Brawijaya Hospital meluncurkan pusat layanan stem cell di Jakarta sebagai bagian dari pengembangan terapi regeneratif untuk kebutuhan medis dan estetika. Layanan ini menawarkan pendekatan peremajaan alami dan pemulihan jaringan tanpa operasi besar, dengan penekanan pada keselamatan pasien.

Menurut tim rumah sakit, teknologi sel induk memungkinkan perbaikan jaringan yang rusak dan meredakan peradangan melalui kemampuan sel tersebut memperbarui diri dan berdiferensiasi menjadi sel khusus.

Penjelasan Medis dan Produk Turunan

dr. Tasya Anggrahita, Sp.BP-RE, Subsp. E.L menjelaskan bahwa stem cell merupakan sel dasar pembentukan tubuh yang mampu memperbarui diri dan berkembang menjadi sel spesifik. “Kemampuan stem cell untuk memperbarui diri dan berkembang menjadi sel-sel spesifik memungkinkan tubuh memperbaiki jaringan yang rusak dan meredakan peradangan secara alami,” kata dr.
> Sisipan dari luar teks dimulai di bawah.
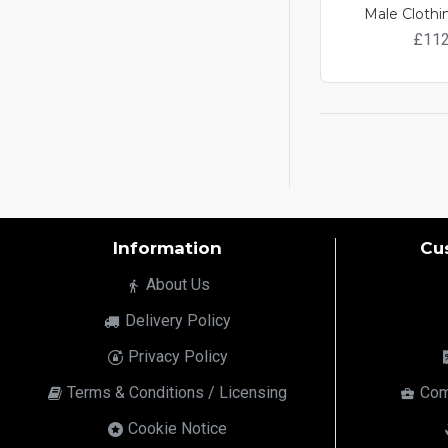
Male Clothi
£112
Information
Cu
About Us
Delivery Policy
Privacy Policy
Terms & Conditions / Licensing
Com
Cookie Notice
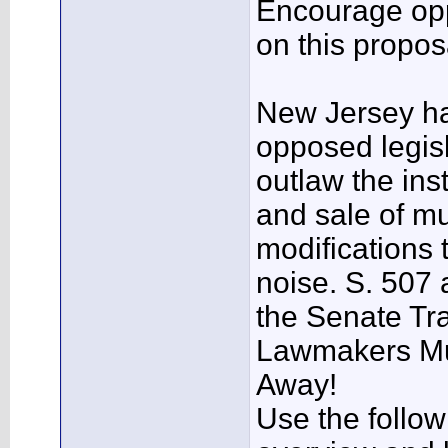
Encourage opp
on this propos
New Jersey h
opposed legisl
outlaw the inst
and sale of mu
modifications 
noise. S. 507 
the Senate Tr
Lawmakers Mu
Away!
Use the follow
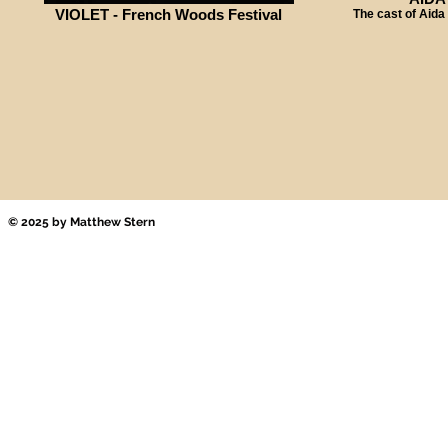
VIOLET - French Woods Festival
The cast of Aida
© 2025 by Matthew Stern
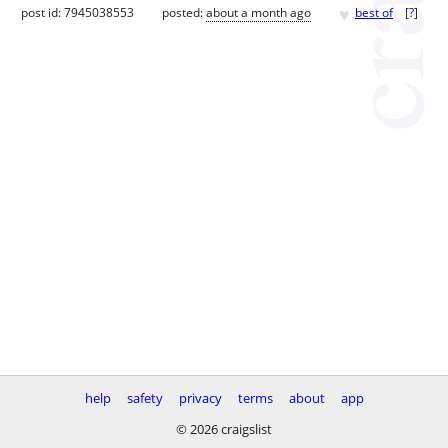
♥
post id: 7945038553
posted:
about a month ago
best of
[
?
]
help
safety
privacy
terms
about
app
© 2026 craigslist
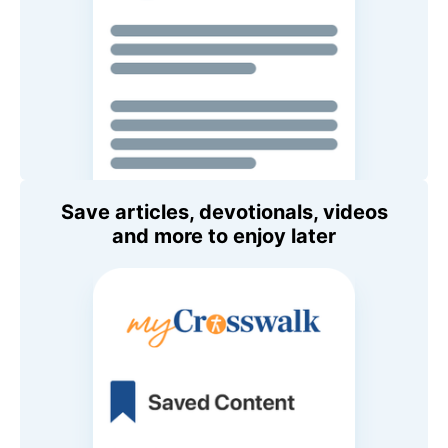
Save articles, devotionals, videos
and more to enjoy later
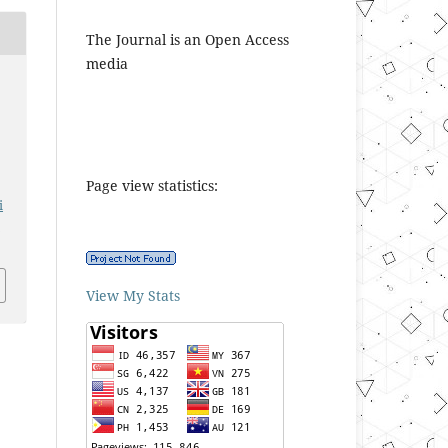
The Journal is an Open Access
media
Page view statistics:
i
1
View My Stats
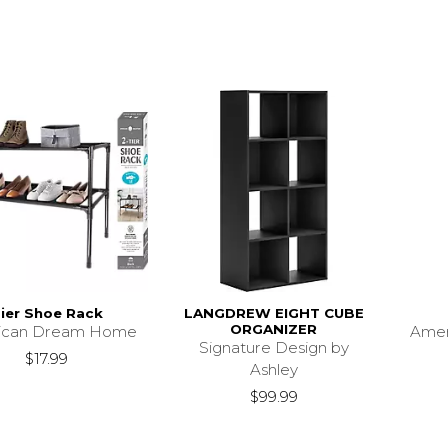
ier Shoe Rack
LANGDREW EIGHT CUBE
ORGANIZER
ican Dream Home
Ame
Signature Design by
$17.99
Ashley
$99.99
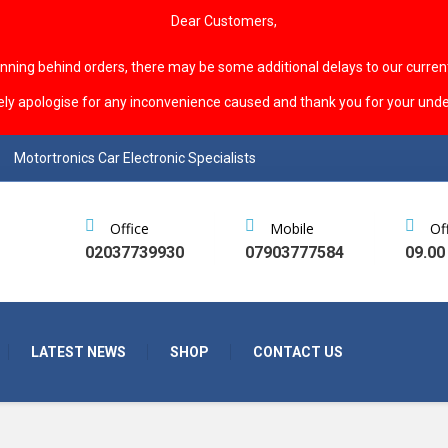
Dear Customers,
unning behind orders, there may be some additional delays to our curren
ely apologise for any inconvenience caused and thank you for your unde
Motortronics Car Electronic Specialists
Office
Mobile
Of
02037739930
07903777584
09.00
LATEST NEWS
SHOP
CONTACT US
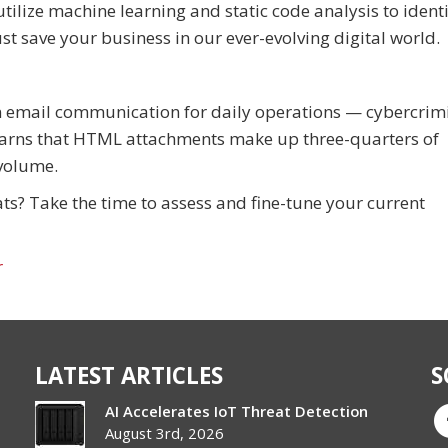
ilize machine learning and static code analysis to identi
st save your business in our ever-evolving digital world.
n email communication for daily operations — cybercrim
 warns that HTML attachments make up three-quarters of
 volume.
s? Take the time to assess and fine-tune your current
r
LATEST ARTICLES
S
AI Accelerates IoT Threat Detection
August 3rd, 2026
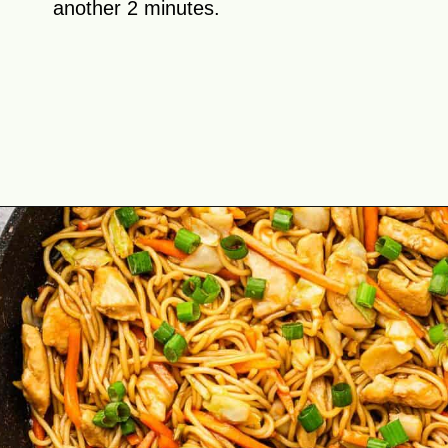
another 2 minutes.
Opening
https://theyummybowl.com/easy-chicken-chow-mein?utm_source=discover&utm_medium=organic&utm_campaign=webstories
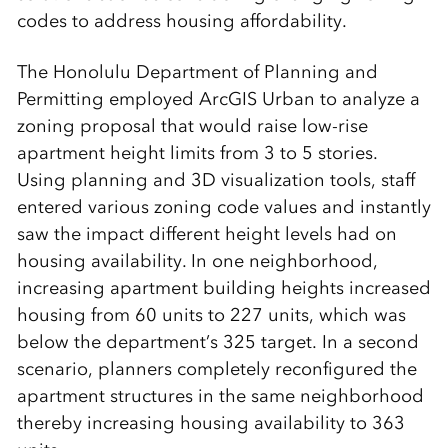
codes to address housing affordability.
The Honolulu Department of Planning and
Permitting employed ArcGIS Urban to analyze a
zoning proposal that would raise low-rise
apartment height limits from 3 to 5 stories.
Using planning and 3D visualization tools, staff
entered various zoning code values and instantly
saw the impact different height levels had on
housing availability. In one neighborhood,
increasing apartment building heights increased
housing from 60 units to 227 units, which was
below the department’s 325 target. In a second
scenario, planners completely reconfigured the
apartment structures in the same neighborhood
thereby increasing housing availability to 363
Tasya saat memperkenalkan pusat tersebut pada Kamis (18/6/2026).

Selain sel induk, pusat ini juga menyediakan secretome, yakni zat aktif yang dihasilkan stem cell dan mengandung beragam sinyal biologis seperti growth factor yang mendukung proses regenerasi dan pemulihan tubuh.
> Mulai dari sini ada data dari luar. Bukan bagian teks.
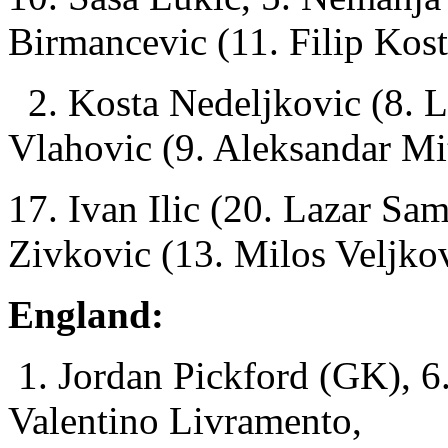
Birmancevic (11. Filip Kost
2. Kosta Nedeljkovic (8. L
Vlahovic (9. Aleksandar Mi
17. Ivan Ilic (20. Lazar Sa
Zivkovic (13. Milos Veljko
England:
1. Jordan Pickford (GK), 6
Valentino Livramento,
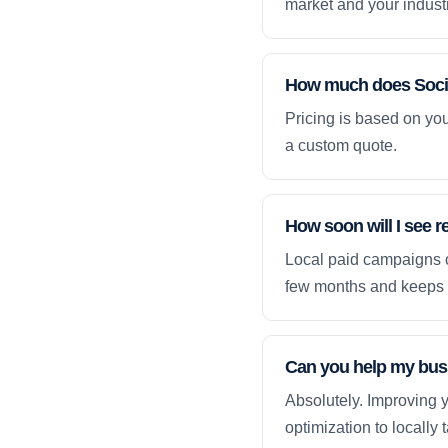
market and your industr
How much does Socia
Pricing is based on yo
a custom quote.
How soon will I see r
Local paid campaigns c
few months and keeps 
Can you help my busi
Absolutely. Improving y
optimization to locally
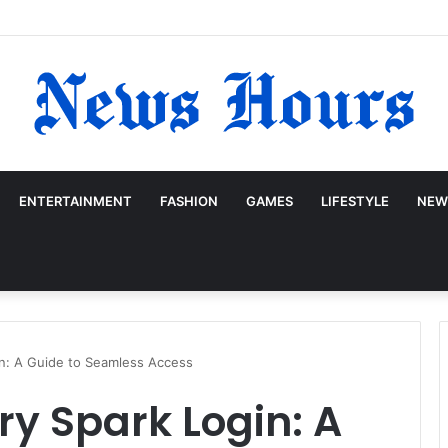
ENTERTAINMENT
FASHION
GAMES
LIFESTYLE
NEW
in: A Guide to Seamless Access
ry Spark Login: A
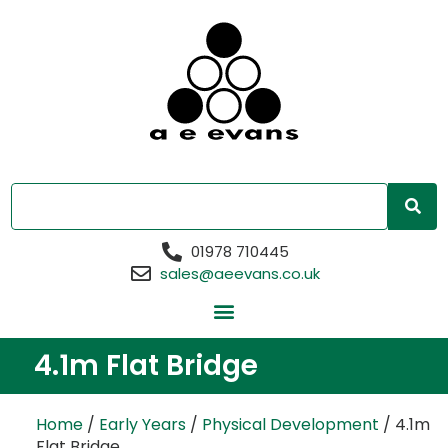
01978 710445
sales@aeevans.co.uk
4.1m Flat Bridge
Home
/
Early Years
/
Physical Development
/ 4.1m
Flat Bridge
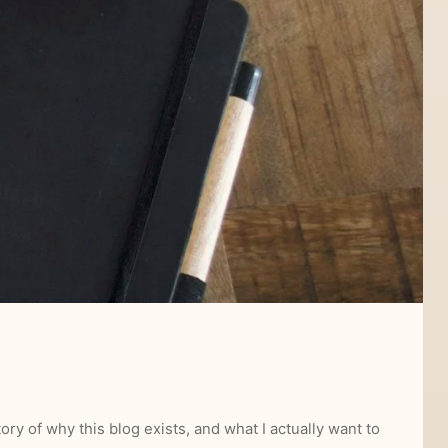
ory of why this blog exists, and what I actually want to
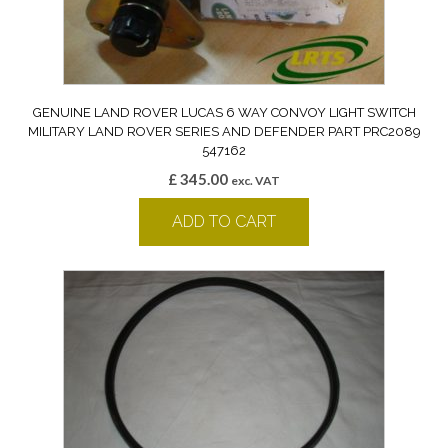
GENUINE LAND ROVER LUCAS 6 WAY CONVOY LIGHT SWITCH
MILITARY LAND ROVER SERIES AND DEFENDER PART PRC2089
547162
£
345.00
exc. VAT
ADD TO CART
Estetika dan Bedah Plastik

Untuk bidang estetika, terapi berbasis stem cell ditujukan pada peremajaan wajah, penanganan alopecia, dan penyempurnaan kontur wajah. Di ranah bedah plastik, terapi ini juga dimanfaatkan sebagai adjuvan untuk memperbaiki jaringan pada luka bakar dan luka kronis.
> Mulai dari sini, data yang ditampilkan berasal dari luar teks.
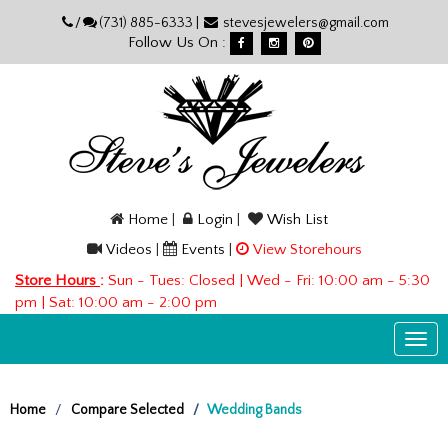
Please
/
(731) 885-6333 |
stevesjewelers@gmail.com
note:
Follow Us On :
This
website
includes
an
accessibility
system.
Home
|
Login
|
Wish List
Videos
|
Events
|
View Storehours
Store Hours
:
Sun - Tues: Closed | Wed - Fri: 10:00 am - 5:30
pm | Sat: 10:00 am - 2:00 pm
Togg
navi
Home
Compare Selected
Wedding Bands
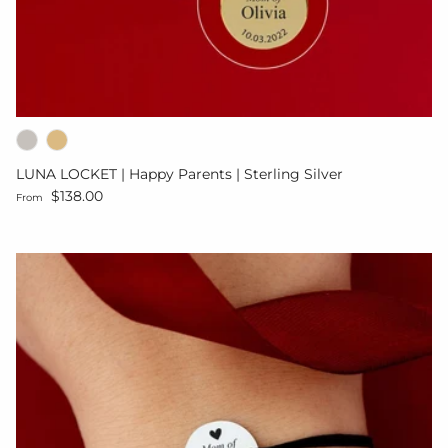
LUNA LOCKET | Happy Parents | Sterling Silver
Regular price
$138.00
From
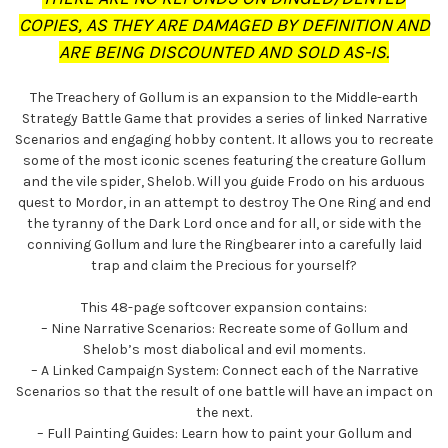
COPIES, AS THEY ARE DAMAGED BY DEFINITION AND
ARE BEING DISCOUNTED AND SOLD AS-IS.
The Treachery of Gollum is an expansion to the Middle-earth
Strategy Battle Game that provides a series of linked Narrative
Scenarios and engaging hobby content. It allows you to recreate
some of the most iconic scenes featuring the creature Gollum
and the vile spider, Shelob. Will you guide Frodo on his arduous
quest to Mordor, in an attempt to destroy The One Ring and end
the tyranny of the Dark Lord once and for all, or side with the
conniving Gollum and lure the Ringbearer into a carefully laid
trap and claim the Precious for yourself?
This 48-page softcover expansion contains:
– Nine Narrative Scenarios: Recreate some of Gollum and
Shelob’s most diabolical and evil moments.
– A Linked Campaign System: Connect each of the Narrative
Scenarios so that the result of one battle will have an impact on
the next.
– Full Painting Guides: Learn how to paint your Gollum and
dr. Tasya menyatakan, “Dibandingkan terapi skin booster lain seperti salmon DNA, terapi berbasis stem cell menawarkan pendekatan yang lebih komprehensif. Ia bekerja dengan mendukung regenerasi jaringan dari dalam, memperbaiki kerusakan di tingkat sel, dan menghasilkan growth factor yang berperan dalam perbaikan dan peremajaan jaringan.”

Orthopedi dan Traumatologi

Di bidang orthopedi, stem cell dan turunannya digunakan untuk menunjang pemulihan cedera tanpa pembedahan besar. Aplikasi yang disebutkan meliputi regenerasi tendon, tulang rawan sendi seperti lutut, ligamen, meniskus, rotator cuff, hingga diskus tulang belakang yang mengalami cedera atau robek.

dr. Auliya Akbar, Sp.OT, Subsp. PL mengatakan, “Stem cell dan turunannya memiliki efek regenerasi dan menstimulasi pemulihan sel-sel tubuh yang sakit. Aplikasinya luas, mulai dari regenerasi tendon, tulang rawan sendi (misalnya pada lutut), ligamen, meniskus, rotator cuff, hingga diskus tulang belakang yang mengalami cedera maupun robek.” Pernyataan ini turut merujuk pada adanya standar pelayanan yang ditetapkan Kementerian Kesehatan RI bagi pemanfaatan terapi di bidang ini.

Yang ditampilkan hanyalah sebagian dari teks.